Bianca served as both Deputy Director of California ChangeLawyers and CEO of ChangeLawyers' for-profit subsidiary, Cal Bar Affinity, from 2016 to 2020. From 2008 to 2016, Bianca was the Executive Director of Oakland’s Centro Legal de la Raza.
Her passion for social justice and liberation comes from her own lived experience as a woman of color and daughter of Mexican immigrants. The first in her family to graduate from law school, Bianca holds a law degree from Stanford Law School and a BA in International Relations from Stanford University. Once she finished law school, Bianca worked as a corporate associate at Simpson Thacher & Bartlett and Cooley LLP. Bianca currently lives in the East Bay with her spouse, two children, and little dog Coco.

Eleni Wolfe-Roubatis

Eleni Wolfe-Roubatis
Eleni is ILD’s Founding Co-Executive Director, where she leads a growing team of over 30 attorneys and other staff providing legal services from DACA to complex detained removal defense, as well as policy and advocacy work to reimagine the U.S. immigration system. Since co-founding ILD, Eleni has supported the organization in launching groundbreaking partnerships with K-12 and higher education institutions to deliver equitable legal services to tens of thousands of students, staff, and family members. She has created innovative training programs to launch the next generation of immigration attorneys committed to immigrant justice. Eleni has extensive experience providing direct representation for detained and non-detained individuals in removal proceedings. She has supervised, mentored, and trained attorneys, paralegals, and law students throughout her career.

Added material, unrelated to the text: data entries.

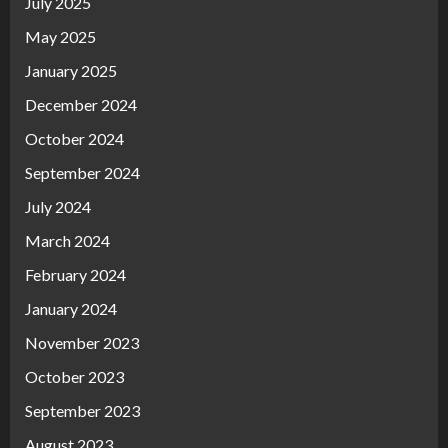
July 2025
May 2025
January 2025
December 2024
October 2024
September 2024
July 2024
March 2024
February 2024
January 2024
November 2023
October 2023
September 2023
August 2023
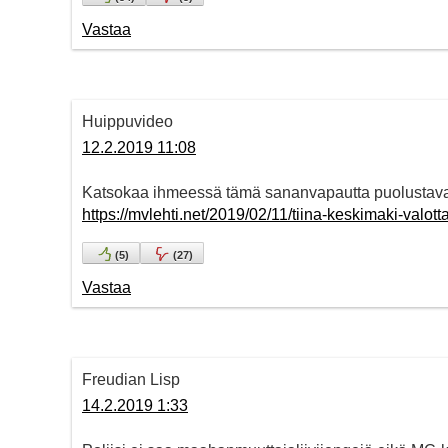
Vastaa
Huippuvideo
12.2.2019 11:08
Katsokaa ihmeessä tämä sananvapautta puolustav
https://mvlehti.net/2019/02/11/tiina-keskimaki-valot
(
5
)
(
27
)
Vastaa
Freudian Lisp
14.2.2019 1:33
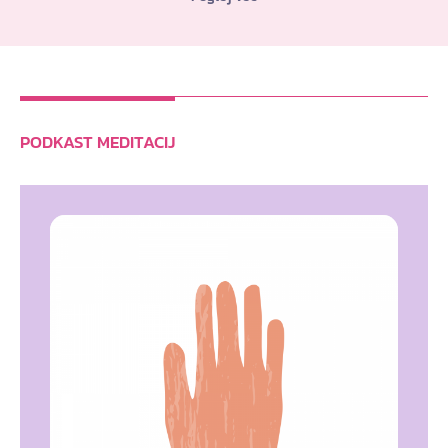
PODKAST MEDITACIJ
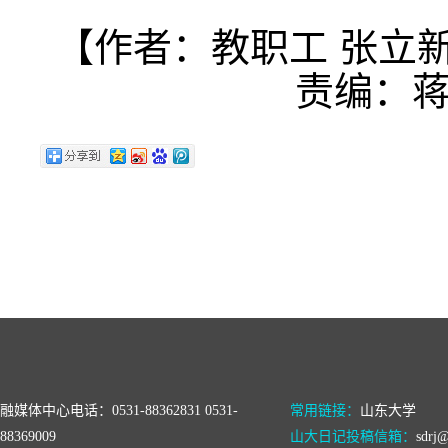
【作者：教职工 张立
责编：蒋
融媒体中心电话：0531-88362831 0531-
常用链接：
山东大学
88369009
山大日记投稿信箱：
sdrj@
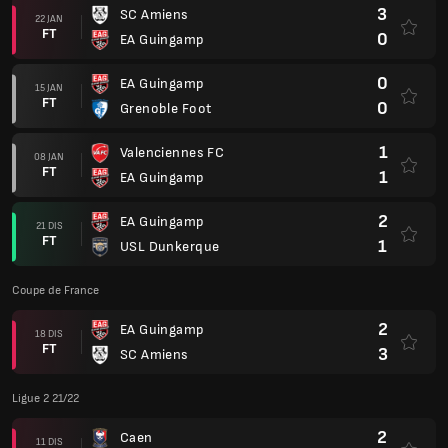
3
SC Amiens
22 JAN
FT
0
EA Guingamp
0
EA Guingamp
15 JAN
FT
0
Grenoble Foot
1
Valenciennes FC
08 JAN
FT
1
EA Guingamp
2
EA Guingamp
21 DIS
FT
1
USL Dunkerque
Coupe de France
2
EA Guingamp
18 DIS
FT
3
SC Amiens
Ligue 2 21/22
2
Caen
11 DIS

Prior to co-founding ILD, she grew the immigrant rights unit of Centro Legal de la Raza from 2 attorneys to a staff of 38. During her tenure as Centro’s Directing Attorney, she secured and managed over 50 annual public and private foundation grants and established novel partnerships with community groups, school districts, medical providers, and other stakeholders in order to increase access to counsel for noncitizens throughout the East Bay and the Central Valley.
Prior to relocating to California from Chicago, Eleni worked at the National Immigrant Justice Center (NIJC)’s Detention Project in positions that demanded complex immigration litigation, multidisciplinary advocacy expertise, and management of creative, cutting-edge legal programs. Many of the legal services programs and collaboratives that Eleni has launched over the course of her career at ILD and other organizations are now considered model programs within the field for their work advancing the goal of universal representation to immigrants in remote areas, those facing deportation, and those who have had contact with the criminal justice system.
Eleni holds a B.A. in Political Science from Johns Hopkins University and a J.D. from DePaul University College of Law. She is a member of the Illinois bar and is fluent in Spanish and Greek.